Robert Joseph Congel (July 6, 1935 – February 3, 2021) was an American real estate developer known for his foundation of Pyramid Companies and development of projects such as Destiny USA.

== Early life ==
Robert Joseph Congel was born in Syracuse, New York, on July 6, 1935. His parents worked in the family real-estate and construction businesses. He attended high school at the Christian Brothers Academy, graduating in 1954. He entered Fordham University studying math, but did not receive a degree, and left the university in 1958.

== Career ==
After he left Fordham, Congel founded R.J. Congel Construction Company, with help from his grandfather who provided a loan of $175. This company focused on development of apartments and offices. In 1968 he co-founded Pyramid Companies, a property development company initially focused on shopping plazas. By the 1970s it had expanded to larger shopping mall projects. He became known for holding regular company strategy sessions at 6:00 or 6:30 in the morning. In 1988, Congel's net worth was estimated at $200 million, a figure that had risen to $700 million by 2003. A profile in The New York Times that year described Congel's mall development strategy as "risking his own capital to get malls finished and retain control." Though the profile noted that Congel attempted to keep a "low profile," it also described him as leaving "trail of lawsuits" in his wake. He became known for partnering with financiers and making extensive contributions to friendly politicians while working on development projects. His company eventually became known as Pyramid Management Group.

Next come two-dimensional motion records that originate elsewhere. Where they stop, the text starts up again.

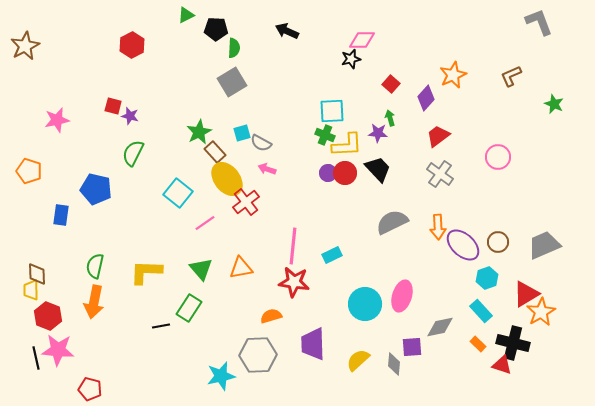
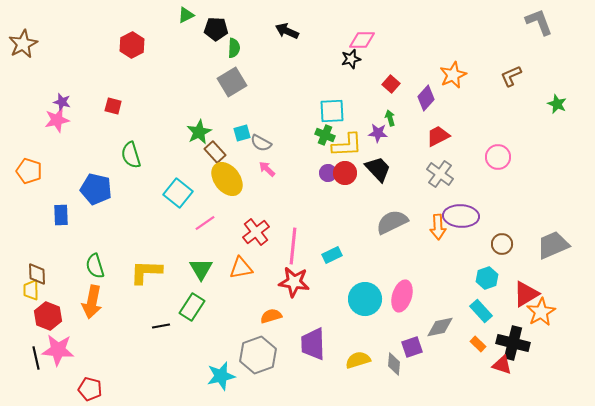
brown star at (25, 46): moved 2 px left, 2 px up
green star at (554, 104): moved 3 px right
purple star at (130, 116): moved 68 px left, 14 px up
red trapezoid at (438, 136): rotated 10 degrees clockwise
green semicircle at (133, 153): moved 2 px left, 2 px down; rotated 44 degrees counterclockwise
pink arrow at (267, 169): rotated 24 degrees clockwise
red cross at (246, 202): moved 10 px right, 30 px down
blue rectangle at (61, 215): rotated 10 degrees counterclockwise
brown circle at (498, 242): moved 4 px right, 2 px down
purple ellipse at (463, 245): moved 2 px left, 29 px up; rotated 40 degrees counterclockwise
gray trapezoid at (544, 245): moved 9 px right
green semicircle at (95, 266): rotated 30 degrees counterclockwise
green triangle at (201, 269): rotated 10 degrees clockwise
orange arrow at (94, 302): moved 2 px left
cyan circle at (365, 304): moved 5 px up
green rectangle at (189, 308): moved 3 px right, 1 px up
purple square at (412, 347): rotated 15 degrees counterclockwise
gray hexagon at (258, 355): rotated 18 degrees counterclockwise
yellow semicircle at (358, 360): rotated 25 degrees clockwise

One of the largest company projects was Carousel Center in Syracuse, which Congel began in the 1990s on the shores of Onondaga Lake. In the early 2000s, he presented a plan that would drastically expand Carousel Center, renamed Destiny USA, and make it the largest mall in America. As part of the project, he requested tax breaks from the state. Congel claimed that the project offered a chance for him to "improve his hometown", though others criticized his work, especially his aggressive efforts to gain tax breaks. In 2005, Congel described his goal for the mall to become " the No. 1 tourist destination in America," envisioning an eco-friendly mall that he claimed would "produce more benefit for humanity than any one thing that private enterprise has ever done." After receiving substantial tax breaks, the mall was expanded, but not to the extent that Congel initially described. Congel and Pyramid Companies also worked to redevelop Franklin Square and the Clinton Exchange building in the city.

By the time Congel handed control of Pyramid Management Group to his son in the late 2010s, it was the Northeast's largest privately held mall developer.

== Personal life ==
Congel married Suzanne Flanagan in 1961; they had five children. He was a trustee of various local organizations, including the Christian Brothers Academy, Le Moyne College, and, from 1984 to his death, Syracuse University. He was also on the Board of Commissioners of the Syracuse Housing Authority, the Metropolitan Development Association, and the Greater Syracuse Chamber of Commerce. He owned properties in Wayne County, New York, on Skaneateles Lake, and lived in Manlius, New York.

By the late 2010s, Congel was in failing health, and he died at his home in Manlius on February 3, 2021.